Using AWS Glue DataBrew with your VPC

If you use Amazon VPC to host your AWS resources, you can configure AWS Glue DataBrew to route traffic through your virtual private cloud (VPC) based on the Amazon VPC service. DataBrew does this by first provisioning an elastic network interface in the subnet that you specify. DataBrew then attaches the security group that you specify to that network interface to control access. The specified security group must have self-referencing inbound and outbound rules for all traffic. Also, your VPC must have DNS hostnames and resolution turned on. For more information, see Setting Up a VPC to Connect to JDBC Data Stores in the AWS Glue Developer Guide.

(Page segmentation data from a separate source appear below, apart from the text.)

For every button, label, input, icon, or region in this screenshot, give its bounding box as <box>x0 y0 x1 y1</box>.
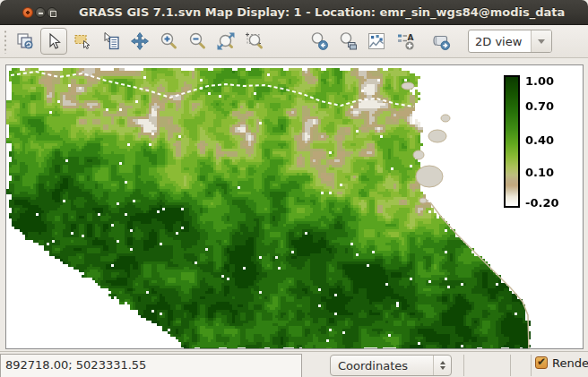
chevron-down-icon <box>538 39 545 44</box>
analyze-icon <box>367 31 386 51</box>
render-checkbox[interactable] <box>535 356 548 369</box>
statusbar-separator <box>463 355 464 376</box>
pan-button[interactable] <box>126 28 153 55</box>
spinner-up-icon <box>440 361 445 364</box>
toolbar-spacer <box>419 41 427 42</box>
view-mode-dropdown[interactable]: 2D view <box>468 30 552 53</box>
legend-label: -0.20 <box>525 196 568 210</box>
zoom-extent-icon <box>216 31 236 51</box>
statusbar: 892718.00; 5023331.55 Coordinates Render <box>0 351 588 377</box>
add-overlay-icon: A <box>395 31 415 51</box>
statusbar-separator <box>510 355 511 376</box>
legend-label: 1.00 <box>525 74 568 88</box>
maximize-button[interactable] <box>47 7 57 18</box>
pointer-button[interactable] <box>40 28 67 55</box>
minimize-button[interactable] <box>35 7 46 18</box>
map-display-area[interactable] <box>5 64 584 349</box>
map-toolbar: A 2D view <box>0 25 588 58</box>
raster-legend-colorbar[interactable] <box>504 75 520 208</box>
pan-icon <box>130 31 150 51</box>
render-display-icon <box>15 31 35 51</box>
query-icon <box>101 31 121 51</box>
map-display-window: GRASS GIS 7.1.svn Map Display: 1 - Locat… <box>0 0 588 377</box>
legend-label: 0.70 <box>525 99 568 113</box>
select-icon <box>73 31 92 51</box>
toolbar-gripper[interactable] <box>2 29 11 54</box>
close-button[interactable] <box>22 7 33 18</box>
statusbar-separator <box>531 355 532 376</box>
legend-label: 0.40 <box>525 133 568 147</box>
pointer-icon <box>44 31 64 51</box>
toolbar-spacer <box>269 41 305 42</box>
zoom-out-button[interactable] <box>184 28 211 55</box>
save-display-button[interactable] <box>428 28 454 55</box>
render-checkbox-label: Render <box>552 356 588 370</box>
view-mode-value: 2D view <box>469 35 531 48</box>
svg-text:A: A <box>408 33 414 42</box>
spinner-down-icon <box>440 366 445 370</box>
statusbar-mode-selector[interactable]: Coordinates <box>330 355 452 376</box>
zoom-back-icon <box>309 31 329 51</box>
coordinate-display: 892718.00; 5023331.55 <box>0 354 302 377</box>
zoom-region-button[interactable] <box>241 28 268 55</box>
window-title: GRASS GIS 7.1.svn Map Display: 1 - Locat… <box>79 0 565 25</box>
zoom-to-map-icon <box>338 31 358 51</box>
titlebar[interactable]: GRASS GIS 7.1.svn Map Display: 1 - Locat… <box>0 0 588 25</box>
select-button[interactable] <box>69 28 96 55</box>
zoom-in-button[interactable] <box>155 28 182 55</box>
statusbar-mode-value: Coordinates <box>331 359 433 373</box>
save-display-icon <box>431 31 451 51</box>
view-mode-dropdown-button[interactable] <box>531 30 551 52</box>
zoom-in-icon <box>159 31 178 51</box>
map-canvas[interactable] <box>6 65 583 348</box>
legend-label: 0.10 <box>525 166 568 179</box>
query-button[interactable] <box>98 28 125 55</box>
zoom-region-icon <box>245 31 264 51</box>
render-display-button[interactable] <box>12 28 39 55</box>
zoom-to-map-button[interactable] <box>334 28 361 55</box>
analyze-button[interactable] <box>363 28 390 55</box>
spinner-buttons[interactable] <box>433 356 451 375</box>
zoom-back-button[interactable] <box>306 28 333 55</box>
zoom-out-icon <box>187 31 207 51</box>
zoom-extent-button[interactable] <box>212 28 239 55</box>
add-overlay-button[interactable]: A <box>392 28 419 55</box>
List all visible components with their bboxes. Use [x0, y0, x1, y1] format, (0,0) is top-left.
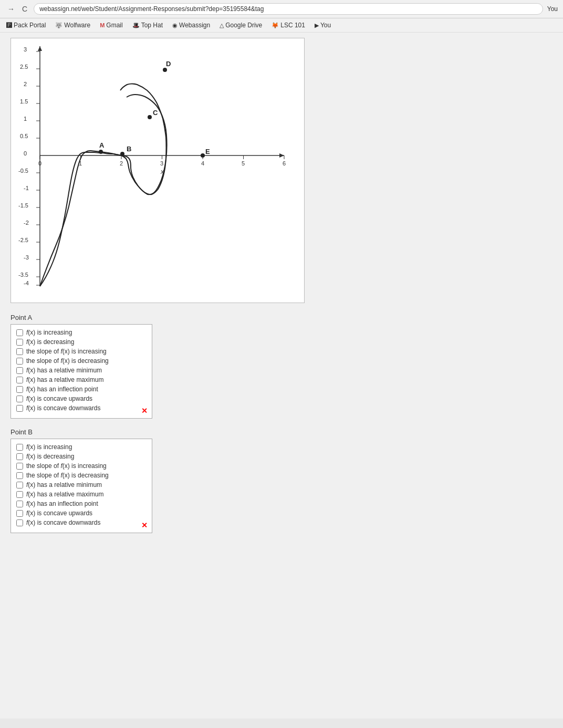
point-a-option-6[interactable]: f(x) has a relative maximum	[16, 376, 147, 383]
bookmark-gmail[interactable]: M Gmail	[98, 20, 125, 30]
lsc-icon: 🦊	[272, 22, 279, 29]
point-a-option-5[interactable]: f(x) has a relative minimum	[16, 367, 147, 374]
point-b-checkbox-5[interactable]	[16, 482, 23, 488]
svg-text:3: 3	[160, 160, 163, 167]
svg-text:-0.5: -0.5	[18, 168, 28, 174]
bookmark-label: Gmail	[106, 22, 122, 29]
bookmark-you[interactable]: ▶ You	[312, 20, 333, 30]
point-b-option-8[interactable]: f(x) is concave upwards	[16, 509, 147, 517]
point-b-checkbox-2[interactable]	[16, 453, 23, 460]
point-b-option-label-1: f(x) is increasing	[26, 443, 72, 451]
point-b-close-button[interactable]: ✕	[141, 521, 148, 529]
point-b-option-1[interactable]: f(x) is increasing	[16, 443, 147, 451]
forward-button[interactable]: C	[20, 4, 29, 14]
point-b-checkbox-8[interactable]	[16, 510, 23, 517]
point-a-checkbox-2[interactable]	[16, 339, 23, 346]
wolfware-icon: 🐺	[55, 22, 62, 29]
point-a-label: A	[99, 141, 105, 149]
point-a-checkbox-5[interactable]	[16, 367, 23, 374]
point-a-option-7[interactable]: f(x) has an inflection point	[16, 386, 147, 393]
bookmark-label: Google Drive	[225, 22, 262, 29]
point-b-label-text: Point B	[11, 428, 552, 436]
point-a-option-3[interactable]: the slope of f(x) is increasing	[16, 348, 147, 355]
svg-text:0: 0	[24, 150, 27, 157]
point-a-option-label-5: f(x) has a relative minimum	[26, 367, 102, 374]
point-a-checkbox-6[interactable]	[16, 377, 23, 383]
point-b-option-label-2: f(x) is decreasing	[26, 453, 74, 460]
point-b-checkbox-9[interactable]	[16, 519, 23, 526]
svg-text:-1: -1	[24, 185, 29, 191]
point-b-option-label-8: f(x) is concave upwards	[26, 509, 92, 517]
point-a-option-4[interactable]: the slope of f(x) is decreasing	[16, 357, 147, 365]
svg-text:-4: -4	[24, 280, 29, 286]
point-b-option-2[interactable]: f(x) is decreasing	[16, 453, 147, 460]
browser-navigation: → C	[5, 4, 29, 14]
svg-text:4: 4	[201, 160, 204, 167]
svg-text:-1.5: -1.5	[18, 202, 28, 209]
point-d-dot	[163, 68, 167, 72]
bookmark-label: LSC 101	[280, 22, 305, 29]
point-b-option-9[interactable]: f(x) is concave downwards	[16, 519, 147, 526]
back-button[interactable]: →	[5, 4, 17, 14]
svg-text:-2.5: -2.5	[18, 237, 28, 243]
point-b-checkbox-1[interactable]	[16, 444, 23, 451]
gmail-icon: M	[100, 22, 105, 28]
point-b-option-5[interactable]: f(x) has a relative minimum	[16, 481, 147, 488]
point-a-option-2[interactable]: f(x) is decreasing	[16, 338, 147, 346]
you-label: You	[547, 5, 558, 13]
point-a-checkbox-8[interactable]	[16, 396, 23, 402]
point-a-checkbox-3[interactable]	[16, 348, 23, 355]
point-b-option-4[interactable]: the slope of f(x) is decreasing	[16, 472, 147, 479]
svg-text:2: 2	[120, 160, 123, 167]
url-text: webassign.net/web/Student/Assignment-Res…	[39, 5, 264, 13]
point-b-option-label-5: f(x) has a relative minimum	[26, 481, 102, 488]
point-b-checkbox-4[interactable]	[16, 472, 23, 479]
point-a-close-button[interactable]: ✕	[141, 407, 148, 415]
bookmark-tophat[interactable]: 🎩 Top Hat	[130, 20, 165, 30]
point-a-checkbox-box: f(x) is increasing f(x) is decreasing th…	[11, 324, 152, 419]
point-a-checkbox-7[interactable]	[16, 386, 23, 393]
svg-text:1: 1	[24, 116, 27, 122]
svg-text:-3.5: -3.5	[18, 272, 28, 278]
tophat-icon: 🎩	[132, 22, 140, 29]
svg-text:2.5: 2.5	[20, 64, 28, 70]
bookmark-lsc101[interactable]: 🦊 LSC 101	[269, 20, 307, 30]
point-c-dot	[148, 115, 152, 119]
svg-marker-46	[279, 153, 284, 158]
point-b-option-7[interactable]: f(x) has an inflection point	[16, 500, 147, 507]
point-a-option-9[interactable]: f(x) is concave downwards	[16, 404, 147, 412]
point-a-dot	[99, 150, 103, 154]
point-b-option-label-3: the slope of f(x) is increasing	[26, 462, 107, 470]
point-b-option-label-9: f(x) is concave downwards	[26, 519, 100, 526]
svg-marker-45	[38, 46, 42, 51]
point-a-checkbox-1[interactable]	[16, 329, 23, 336]
url-bar[interactable]: webassign.net/web/Student/Assignment-Res…	[34, 3, 543, 15]
point-b-checkbox-6[interactable]	[16, 491, 23, 498]
point-a-option-label-8: f(x) is concave upwards	[26, 395, 92, 402]
graph-container: 3 2.5 2 1.5 1 0.5 0 -0.5 -1 -1.5 -2 -2.5…	[11, 38, 305, 303]
bookmark-label: You	[320, 22, 331, 29]
svg-text:2: 2	[24, 81, 27, 87]
point-b-checkbox-3[interactable]	[16, 463, 23, 470]
point-a-option-1[interactable]: f(x) is increasing	[16, 329, 147, 336]
bookmark-pack-portal[interactable]: 🅿 Pack Portal	[4, 20, 48, 30]
svg-text:5: 5	[242, 160, 245, 167]
bookmark-google-drive[interactable]: △ Google Drive	[217, 20, 264, 30]
point-b-checkbox-7[interactable]	[16, 501, 23, 507]
point-b-option-3[interactable]: the slope of f(x) is increasing	[16, 462, 147, 470]
point-b-option-6[interactable]: f(x) has a relative maximum	[16, 491, 147, 498]
point-b-option-label-7: f(x) has an inflection point	[26, 500, 98, 507]
point-a-option-8[interactable]: f(x) is concave upwards	[16, 395, 147, 402]
point-e-label: E	[205, 148, 210, 155]
svg-text:6: 6	[283, 160, 286, 167]
bookmark-label: Pack Portal	[14, 22, 46, 29]
bookmark-webassign[interactable]: ◉ Webassign	[170, 20, 212, 30]
you-icon: ▶	[315, 22, 319, 29]
point-a-checkbox-4[interactable]	[16, 358, 23, 365]
point-a-checkbox-9[interactable]	[16, 405, 23, 412]
bookmark-wolfware[interactable]: 🐺 Wolfware	[53, 20, 92, 30]
svg-text:-2: -2	[24, 220, 29, 226]
point-a-option-label-6: f(x) has a relative maximum	[26, 376, 103, 383]
point-d-label: D	[166, 60, 171, 68]
point-a-option-label-1: f(x) is increasing	[26, 329, 72, 336]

For AWS Glue Data Catalog datasets, VPC information is configured when you create an AWS Glue connection in the Data Catalog. To create Data Catalog tables for this connection, run a crawler from the AWS Glue console. For more information, see Populating the AWS Glue Data Catalog in the AWS Glue Developer Guide.

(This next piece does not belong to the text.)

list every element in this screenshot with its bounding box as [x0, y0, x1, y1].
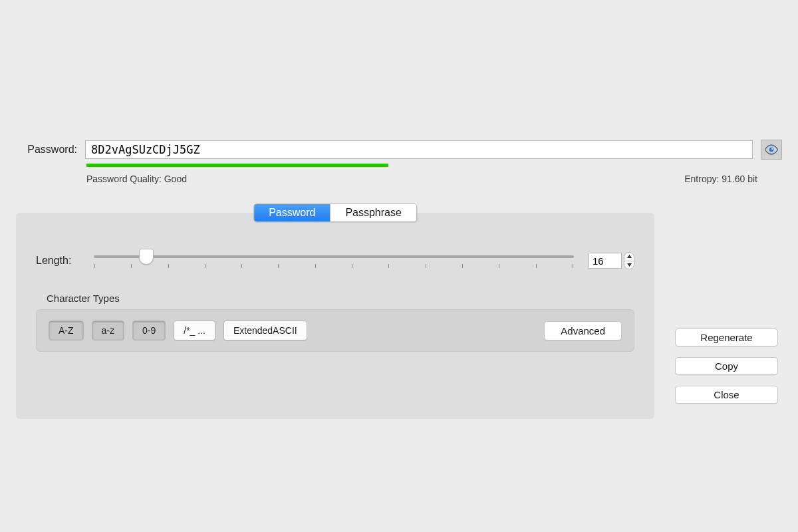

For database datasets, specify your VPC information when you create the connection from the DataBrew console.

To use AWS Glue DataBrew with a VPC subnet without a NAT, you must have a gateway VPC endpoint to Amazon S3 and a VPC endpoint for the AWS Glue interface. For more information, see Create a gateway endpoint and Interface VPC endpoints (AWS PrivateLink) in the Amazon VPC documentation. The elastic interface provisioned by DataBrew does not have a public IPv4 address, and so it does not support use of a VPC Internet Gateway.

Amazon S3 interface endpoints are not supported at this time. If you are using AWS Secrets Manager to store your secret, you need a route to Secrets Manager. If you are using encryption, you need a route to AWS Key Management Service (AWS KMS).